Los muchachos alzaron la cabeza notando entonces que se aproximaba el crepúsculo. Hacía tiempo que sus padres se habían resignado a sus exploraciones por toda la isla y el arrecife, pero exigían puntualidad en las comidas. Sin otro comentario, Rice puso la proa en dirección a la ensenada y los remeros se acercaron a la costa remando lenta y pausadamente. Roberto remaba sin reflexionar demasiado. En cada lugar encontraba algo que le llamaba la atención, pero no sabía hasta qué punto los datos que recogía estaban relacionados con su problema. El Cazador parecía intuir que Teroa suministraría pruebas, pero no estaba completamente seguro, y, además, el muchacho se pondría muy pronto fuera de su alcance. El recordaba constantemente la conversación que había tenido con Carlos esa mañana. ¿Se habrían encontrado Rice y éste a la hora de almorzar?

—¿Nadie estuvo hoy con Carlos Teroa? —preguntó.

—No —respondió Malmstrom—. El viene a navegar un par de días por semana, pero hoy no le corresponde. ¿Ustedes creen que le interesará esto?

—Nadie que lo conozca puede pensarlo —dijo Rice despectivamente—. Preferiría contratar un jornalero que fuese capaz de no dormirse cuando asume una responsabilidad.

Roberto disimuló una sonrisa:

—Parece que ha logrado algunos resultados positivos en su jardín —comentó.

—Y… seguramente; con ayuda de las hermanitas y bajo la tutela materna. La vez pasada, cuando estaban despejando el canal Este, se quedó dormido en un bote cargado de dinamita.

—¡Estás loco!

—Como te parezca. Lo enviaron a buscar un cajón encargándole el máximo de precauciones y veinte minutos después mi padre encuentra el bote amarrado a un arbusto, y a él profundamente dormido y con los pies apoyados tranquilamente en el cajón. Por suerte no había tablones pesados a bordo y en ese lugar no corría el peligro de que una ola lo estrellara contra el arrecife.

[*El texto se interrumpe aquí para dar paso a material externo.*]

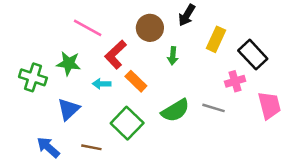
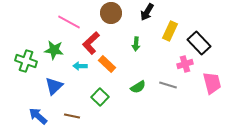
brown circle: (150, 28) -> (111, 13), moved
green semicircle: (175, 110) -> (138, 87), size x0.7
green square: (127, 123) -> (100, 97), size x0.7

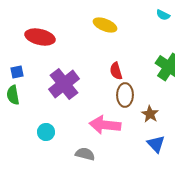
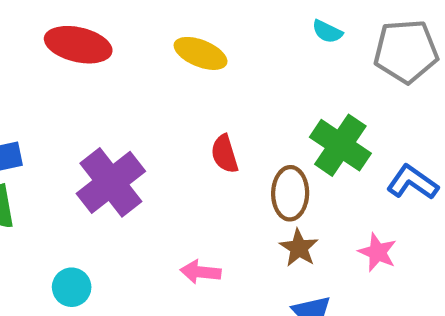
red ellipse: (40, 37) -> (78, 45), moved
brown ellipse: (125, 95) -> (290, 193), moved
pink arrow: (105, 125) -> (201, 272), size x0.6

—Quizá no fuese cuestión de suerte —destacó Roberto—. El sabía que no había tablones y pensó, quizás, que se hallaba en un lugar suficientemente seguro.

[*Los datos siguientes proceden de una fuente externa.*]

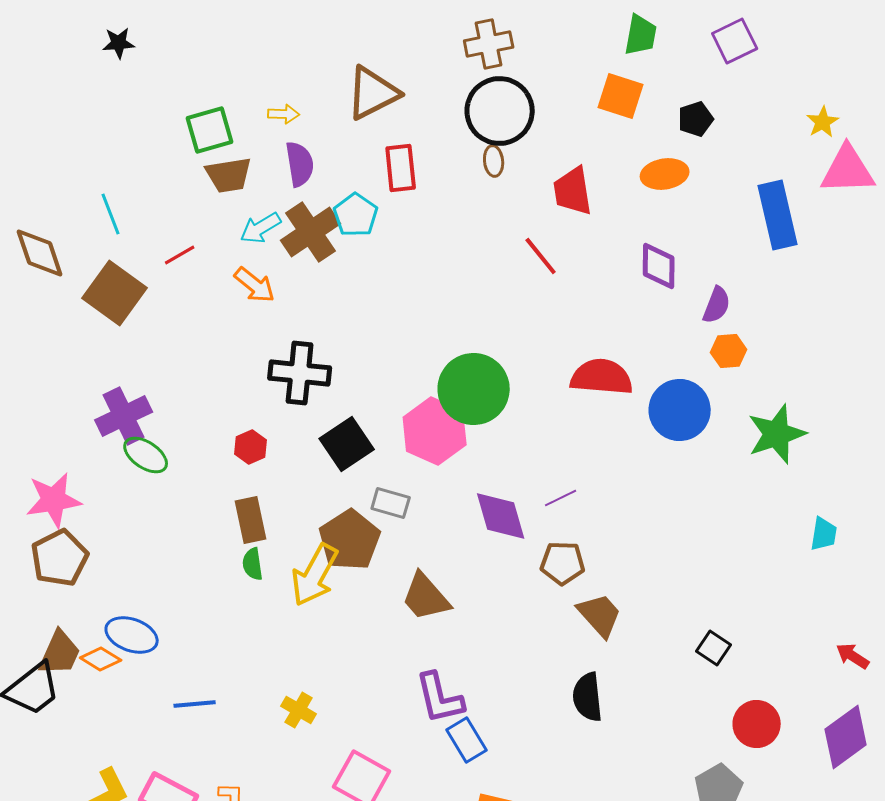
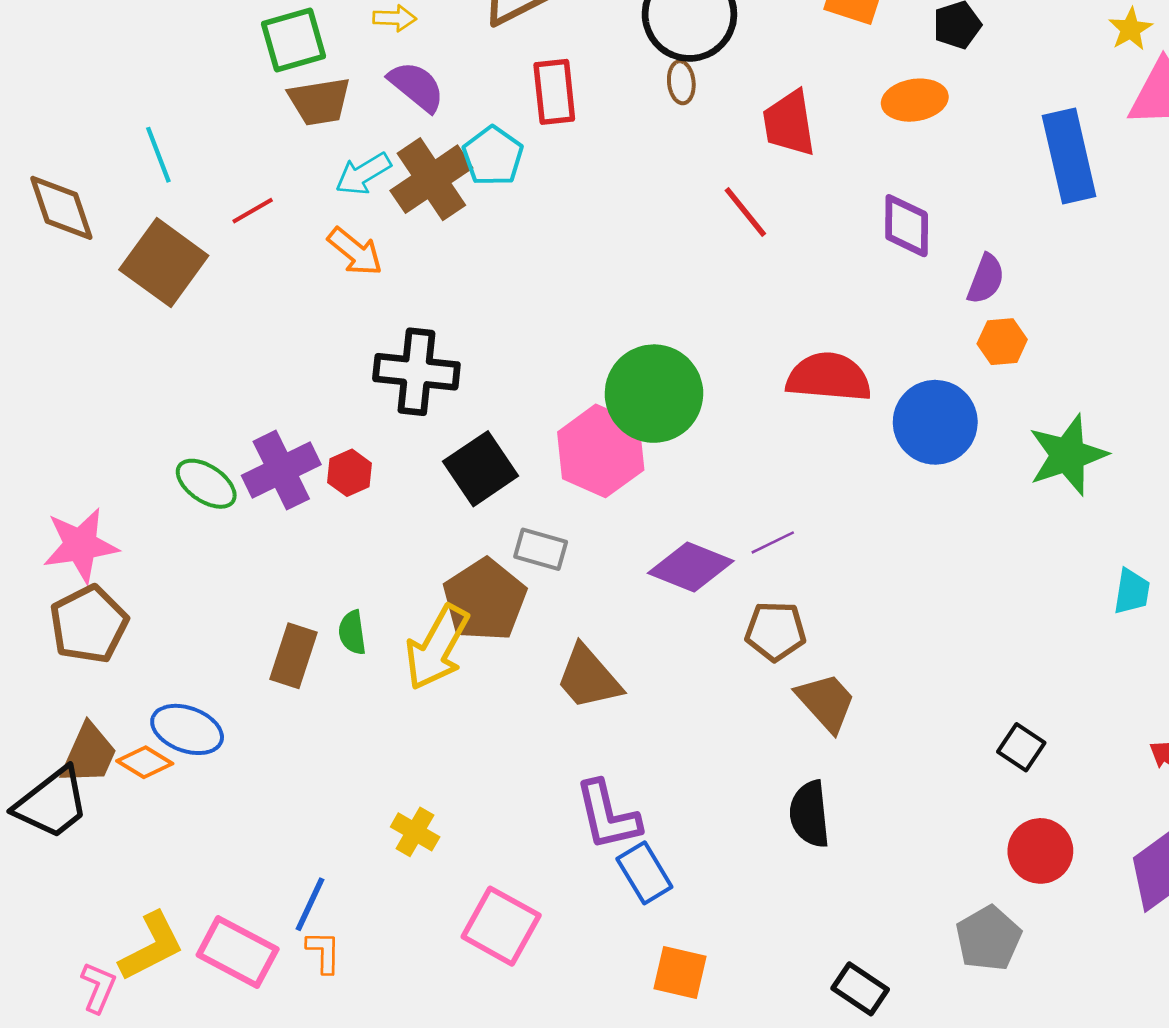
purple semicircle: (300, 164) -> (416, 86), turned -42
purple cross: (124, 416) -> (281, 470), moved
purple diamond: (501, 516) -> (691, 567), turned -52
brown rectangle: (251, 520) -> (294, 656), moved, turned 30
black square: (714, 648) -> (1021, 747), moved
blue line: (195, 704) -> (310, 904), moved, turned -60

—Quizá —dijo Rice con una sonrisa burlona pero todavía no le he dado la oportunidad de rehabilitarse.

Roberto miró al pelirrojo, que era bastante bajo para su edad.

—Un día te va a tirar por la borda si no dejas de molestarlo. Además, esa ocurrencia de embarcarse como polizón ¿no surgió de ti?

Rice podía contestar, con cierto derecho, que eso nada tenía que ver con el asunto; pero se rió entre dientes, simplemente, y no dijo una palabra más.

Un momento después el fondo aplanado del bote rasó las arenas de la playa.